Sandra Heska King says
Share a memory, Lux?
Becky L says
Thank you for sharing your nursing story. I had thought about becoming a nurse then later a med assistant. But did something else which is working out. I am thankful for the caring nurses I have attend me when I was in the hospital a few times. They work hard and care for patients who, sometimes, are not so nice to them. Thank you and God bless all the nurses who give so much and ever grateful for their knowledge and skills. Have a great weekend!!!
Sandra Heska King says
Thanks so much, Becky. What’s really funny is some days I think (had I thought) I might have tried on a different profession–like journalism. But back then, I didn’t know I had much of a choice–teacher or nurse. Yet, I’m pretty sure God had a plan all along, and only nursing fit into it. Just like your “something else” that’s working out. 🙂
Diana Trautwein says
You are amazing, Sandy.

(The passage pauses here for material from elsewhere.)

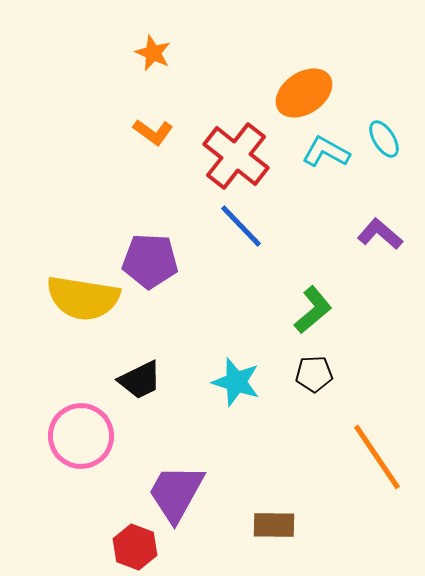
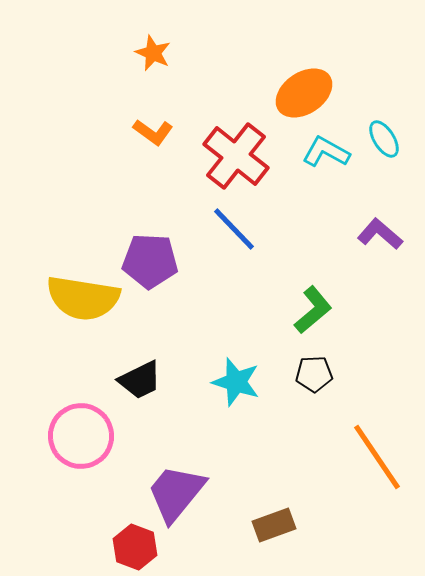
blue line: moved 7 px left, 3 px down
purple trapezoid: rotated 10 degrees clockwise
brown rectangle: rotated 21 degrees counterclockwise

The part about the BSN in your 40s – somehow, I missed that whenever I’ve read this story. The nurses during my two hospital stays this year have been astonishingly good — caring, efficient, skilled and kind. Makes all the difference when you have to be someplace you didn’t choose to be. Thanks for your hard work, your years of service and your kind and tender heart.
Sandra Heska King says
I got my BSN from MSU in 1995. I was 46 (that was 20 years ago… yikes!) I had both kids, went for two years while working full-time at the health department, and contracted mono–maybe tIhe oldest person ever. And I didn’t even kiss anybody–barely had time to kiss my own family. 😉
It’s all grace. And you are one of the God’s graces in my life.